Active Directory User Properties Security Information

Welcome Forums General PowerShell Q&A Active Directory User Properties Security Information

Viewing 1 reply thread
  • Author
    Posts
    • #181644
      Participant
      Topics: 1
      Replies: 1
      Points: 14
      Rank: Member

      You know when you open a user's properties in Active Directory and there is a security tab.  It is my understanding that this is a user's ACL and it shows security groups that have been applied to a user via methods such as manual assignment, delegation, and GPOs for example.  I am looking for a way to check to see if there is a security group applied to all my users.  So I'm looking for a PS command that will output all users with a specific ACL applied to them and all users that are missing a specific ACL.  I think I could get all my users and their ACLs and then filter this list for a specific applied security group (present or not present).  Thanks for your time and assistance.

    • #181680
      Participant
      Topics: 6
      Replies: 108
      Points: 304
      Helping Hand
      Rank: Contributor

      This should get you started. You'll need to get a list of all users and then run this against each of them to figure out who has the ACL you're looking for.

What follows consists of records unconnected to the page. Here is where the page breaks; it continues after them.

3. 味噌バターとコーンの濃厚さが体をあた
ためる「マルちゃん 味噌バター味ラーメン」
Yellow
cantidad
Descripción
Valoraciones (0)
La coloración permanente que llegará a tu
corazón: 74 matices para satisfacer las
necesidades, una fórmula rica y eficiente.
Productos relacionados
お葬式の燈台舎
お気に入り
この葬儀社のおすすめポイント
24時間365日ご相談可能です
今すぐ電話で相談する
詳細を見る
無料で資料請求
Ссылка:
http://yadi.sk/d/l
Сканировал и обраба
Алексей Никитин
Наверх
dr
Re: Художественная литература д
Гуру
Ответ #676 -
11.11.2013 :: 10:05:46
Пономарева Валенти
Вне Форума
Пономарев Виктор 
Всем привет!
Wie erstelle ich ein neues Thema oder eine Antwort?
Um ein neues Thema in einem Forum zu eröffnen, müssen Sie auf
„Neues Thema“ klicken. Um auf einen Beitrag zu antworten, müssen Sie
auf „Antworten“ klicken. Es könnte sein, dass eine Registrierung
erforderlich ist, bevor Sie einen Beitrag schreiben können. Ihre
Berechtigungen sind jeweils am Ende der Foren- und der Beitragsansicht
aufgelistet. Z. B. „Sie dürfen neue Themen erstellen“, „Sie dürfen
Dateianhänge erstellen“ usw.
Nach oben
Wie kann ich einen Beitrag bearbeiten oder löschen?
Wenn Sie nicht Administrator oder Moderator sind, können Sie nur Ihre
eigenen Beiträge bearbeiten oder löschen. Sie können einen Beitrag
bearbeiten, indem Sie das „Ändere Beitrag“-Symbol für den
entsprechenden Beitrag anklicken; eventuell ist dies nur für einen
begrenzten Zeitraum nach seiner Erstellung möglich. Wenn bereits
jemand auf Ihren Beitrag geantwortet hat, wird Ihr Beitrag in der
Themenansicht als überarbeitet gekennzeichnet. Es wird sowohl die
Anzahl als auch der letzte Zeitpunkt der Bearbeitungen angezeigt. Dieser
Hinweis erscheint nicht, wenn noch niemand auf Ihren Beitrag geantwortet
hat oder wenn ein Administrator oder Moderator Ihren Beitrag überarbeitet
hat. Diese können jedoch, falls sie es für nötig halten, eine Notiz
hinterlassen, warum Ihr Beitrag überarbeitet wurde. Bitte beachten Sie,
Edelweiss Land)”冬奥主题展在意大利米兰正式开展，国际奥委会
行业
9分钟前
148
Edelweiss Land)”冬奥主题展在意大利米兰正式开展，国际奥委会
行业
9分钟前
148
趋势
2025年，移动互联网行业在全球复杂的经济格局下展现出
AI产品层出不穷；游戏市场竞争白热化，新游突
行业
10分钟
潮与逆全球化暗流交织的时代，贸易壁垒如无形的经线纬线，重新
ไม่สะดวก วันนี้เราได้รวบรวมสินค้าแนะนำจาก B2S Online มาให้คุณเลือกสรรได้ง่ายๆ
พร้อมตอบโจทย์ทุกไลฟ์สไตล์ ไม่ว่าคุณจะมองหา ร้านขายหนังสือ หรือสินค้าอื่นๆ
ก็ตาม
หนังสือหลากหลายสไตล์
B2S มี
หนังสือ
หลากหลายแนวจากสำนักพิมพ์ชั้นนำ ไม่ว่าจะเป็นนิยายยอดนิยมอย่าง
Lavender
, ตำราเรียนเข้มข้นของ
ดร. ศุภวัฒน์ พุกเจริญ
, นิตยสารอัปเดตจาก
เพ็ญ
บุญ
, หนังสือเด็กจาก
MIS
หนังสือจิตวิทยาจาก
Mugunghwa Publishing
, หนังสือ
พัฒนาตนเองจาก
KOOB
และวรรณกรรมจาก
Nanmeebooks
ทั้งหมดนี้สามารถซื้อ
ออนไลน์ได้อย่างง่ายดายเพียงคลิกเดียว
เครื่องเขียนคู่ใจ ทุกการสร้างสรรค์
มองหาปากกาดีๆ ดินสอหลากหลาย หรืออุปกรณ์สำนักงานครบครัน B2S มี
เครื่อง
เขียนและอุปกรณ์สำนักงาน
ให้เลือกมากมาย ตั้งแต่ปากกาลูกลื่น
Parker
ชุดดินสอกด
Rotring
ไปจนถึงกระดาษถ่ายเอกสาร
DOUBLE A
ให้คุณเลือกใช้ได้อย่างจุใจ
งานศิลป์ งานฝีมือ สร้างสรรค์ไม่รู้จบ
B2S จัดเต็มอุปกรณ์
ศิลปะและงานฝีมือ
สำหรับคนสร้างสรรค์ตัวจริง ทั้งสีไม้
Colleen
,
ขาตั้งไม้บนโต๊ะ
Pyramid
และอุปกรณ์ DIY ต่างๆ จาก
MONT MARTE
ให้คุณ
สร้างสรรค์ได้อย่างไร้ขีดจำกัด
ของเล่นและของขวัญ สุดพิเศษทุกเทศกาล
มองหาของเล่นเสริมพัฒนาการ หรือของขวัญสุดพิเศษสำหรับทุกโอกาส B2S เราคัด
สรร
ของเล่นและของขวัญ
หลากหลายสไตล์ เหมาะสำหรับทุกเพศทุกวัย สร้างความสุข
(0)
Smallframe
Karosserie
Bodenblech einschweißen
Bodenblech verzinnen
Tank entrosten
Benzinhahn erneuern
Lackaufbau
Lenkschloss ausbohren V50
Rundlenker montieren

      PS E:\> (get-acl -path "AD:CN=User1,OU=People,DC=MyDomain,DC=com").access | Where IdentityReference -eq "MyDomain\domain admins"
      
      
      ActiveDirectoryRights : CreateChild, DeleteChild, Self, WriteProperty, ExtendedRight, GenericRead, WriteDacl,
                              WriteOwner
      InheritanceType       : None
      ObjectType            : 00000000-0000-0000-0000-000000000000
      InheritedObjectType   : 00000000-0000-0000-0000-000000000000
      ObjectFlags           : None
      AccessControlType     : Allow
      IdentityReference     : MyDomain\Domain Admins
      IsInherited           : False
      InheritanceFlags      : None
      PropagationFlags      : None
      • #181773
        Participant
        Topics: 1
        Replies: 1
        Points: 14
        Rank: Member

        Thank you Charles for this code.  Can  you tell me how to get a list of users WITH their acl properties?

Viewing 1 reply thread
  • The topic ‘Active Directory User Properties Security Information’ is closed to new replies.